The evidence indicates strongly that it is a good social policy to foster the widespread practice of religion. It is bad social policy to block it. The widespread practice of religious beliefs is one of America's greatest national resources. It strengthens individuals, families, communities, and society as a whole. It significantly affects educational and job attainment and reduces the incidence of such major social problems as out-of-wedlock births, drug and alcohol addiction, crime, and delinquency. No other dimension of the nation's life, other than the health of the family (which the data show also is tied powerfully to religious practice) should be of more concern to those who guide the future course of the United States.

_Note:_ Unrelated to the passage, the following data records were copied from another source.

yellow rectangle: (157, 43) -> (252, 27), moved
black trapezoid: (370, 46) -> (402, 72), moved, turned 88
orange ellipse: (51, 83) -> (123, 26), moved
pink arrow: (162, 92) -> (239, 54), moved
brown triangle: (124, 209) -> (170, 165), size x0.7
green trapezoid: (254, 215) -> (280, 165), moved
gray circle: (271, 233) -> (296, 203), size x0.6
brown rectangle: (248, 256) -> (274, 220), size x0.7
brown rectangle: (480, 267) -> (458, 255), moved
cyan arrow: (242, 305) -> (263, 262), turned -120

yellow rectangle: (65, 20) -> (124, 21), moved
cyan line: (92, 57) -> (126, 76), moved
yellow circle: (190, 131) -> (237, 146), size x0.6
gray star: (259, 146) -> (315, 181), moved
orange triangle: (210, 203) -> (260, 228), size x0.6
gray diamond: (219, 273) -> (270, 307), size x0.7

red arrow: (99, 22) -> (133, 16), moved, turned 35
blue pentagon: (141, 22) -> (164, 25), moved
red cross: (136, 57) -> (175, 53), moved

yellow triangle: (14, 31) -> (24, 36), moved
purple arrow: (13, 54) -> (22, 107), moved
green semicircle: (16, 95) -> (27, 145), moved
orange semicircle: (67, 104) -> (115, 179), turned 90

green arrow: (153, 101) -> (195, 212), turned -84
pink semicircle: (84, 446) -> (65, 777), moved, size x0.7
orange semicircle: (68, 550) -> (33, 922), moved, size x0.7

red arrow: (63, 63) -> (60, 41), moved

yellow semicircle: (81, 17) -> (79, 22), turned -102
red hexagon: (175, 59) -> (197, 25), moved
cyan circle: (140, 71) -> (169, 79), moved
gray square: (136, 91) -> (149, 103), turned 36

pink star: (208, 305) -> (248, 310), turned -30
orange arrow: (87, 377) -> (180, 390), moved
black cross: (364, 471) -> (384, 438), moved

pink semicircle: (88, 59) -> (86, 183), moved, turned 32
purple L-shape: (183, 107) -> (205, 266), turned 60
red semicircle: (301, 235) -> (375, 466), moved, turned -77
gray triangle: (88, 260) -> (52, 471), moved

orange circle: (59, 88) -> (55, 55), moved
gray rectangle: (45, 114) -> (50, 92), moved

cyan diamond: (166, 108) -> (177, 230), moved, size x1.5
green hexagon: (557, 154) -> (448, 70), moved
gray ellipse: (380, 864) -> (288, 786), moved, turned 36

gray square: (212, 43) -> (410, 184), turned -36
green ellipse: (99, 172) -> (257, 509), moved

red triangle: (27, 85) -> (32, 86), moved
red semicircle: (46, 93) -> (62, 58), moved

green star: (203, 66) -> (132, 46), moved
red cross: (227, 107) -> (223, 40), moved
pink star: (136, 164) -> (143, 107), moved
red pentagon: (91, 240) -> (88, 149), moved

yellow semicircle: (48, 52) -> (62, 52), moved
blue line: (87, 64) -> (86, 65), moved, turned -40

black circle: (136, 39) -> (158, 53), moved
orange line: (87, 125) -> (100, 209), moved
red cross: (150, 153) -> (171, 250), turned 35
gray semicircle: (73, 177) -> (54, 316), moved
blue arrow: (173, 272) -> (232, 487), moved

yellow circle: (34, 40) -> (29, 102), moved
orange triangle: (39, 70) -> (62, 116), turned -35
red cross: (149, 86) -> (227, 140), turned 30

The original intent of the Founding Fathers was to bar the establishment by the federal government of a state-approved religion, not to bar religion from the operations of the state. Thomas Jefferson made this distinction very clear in the Virginia Statute for Religious Freedom (January 16, 1786):

We, the General Assembly of Virginia do enact that no man shall be compelled to frequent or support any religious worship, place or ministry whatsoever, nor shall be enforced, restrained, molested, or burthened in his body or goods, nor shall otherwise suffer, on account of his religious opinions or belief: but that all men shall be free to profess, and by argument to maintain, their opinions in matters of religion, and that the same shall in no wise diminish, enlarge or affect their civil capacities.144
George Washington summed up the importance of religion to the new nation with particular eloquence in his farewell address:

Of all the dispositions and habits which lead to political prosperity, religion and morality are indispensable supports. In vain would that man claim the tribute of patriotism who should labor to subvert these great pillars of human happiness -- these firmest props of the duties of men and citizens. The mere politician, equally with the pious man ought to respect and to cherish them. A volume could not trace all their connections with private and public felicity. Let it simply be asked, Where is the security for property, for reputation, for life, if the sense of religious obligation desert the oaths which are the instruments of investigation in courts of justice? And let us with caution indulge the supposition that morality can be maintained without religion. Whatever may be conceded to the influence of refined education on minds of peculiar structure, reason and experience both forbid us to expect that national morality can prevail in exclusion of religious principle.
'Tis substantially true that virtue or morality is a necessary spring of popular government. The rule indeed extends with more or less force to every species of free government. Who that is a sincere friend to it can look with indifference upon attempts to shake the foundation of the fabric?145

A policy can be friendly to the general practice of religion, and to the many different faiths in a pluralistic society, without in any way implying the establishment of a particular religion. Federal policies encourage many other institutions: the marketplace, education, medicine, science, and the arts. Even religion itself is explicitly encouraged by the tax treatment of contributions to religious institutions. It makes no sense, therefore, not to encourage the resource that most powerfully addresses the major social problems confronting the nation. Congress and the President can help to accomplish this by acting decisively in at least six specific areas:

Congress, and the Senate in particular, should lead a new national debate on the renewed role of religion in American life. With his recent guidance to school administrators on prayer in school, President Clinton has opened the national discussion. The Senate once was the chamber for debate on the great issues of the day. It is time for it to take up that role again on the relationship between the practice of religion and the life of the nation, on the health of America's families and the content of its culture.
America needs a major national debate on the true role of religion in a free and pluralistic society. For many decades, the once-prominent place of religion in society has been eroded. Religious leaders, who should be in the forefront of moral and spiritual renewal, have been cowed into a strange timidity. Americans of religious belief should not be bullied into believing that in all things related to the public good, religion is to remain off limits. The constitutional freedom of religion does not mean the constitutional barring of religion from the public square.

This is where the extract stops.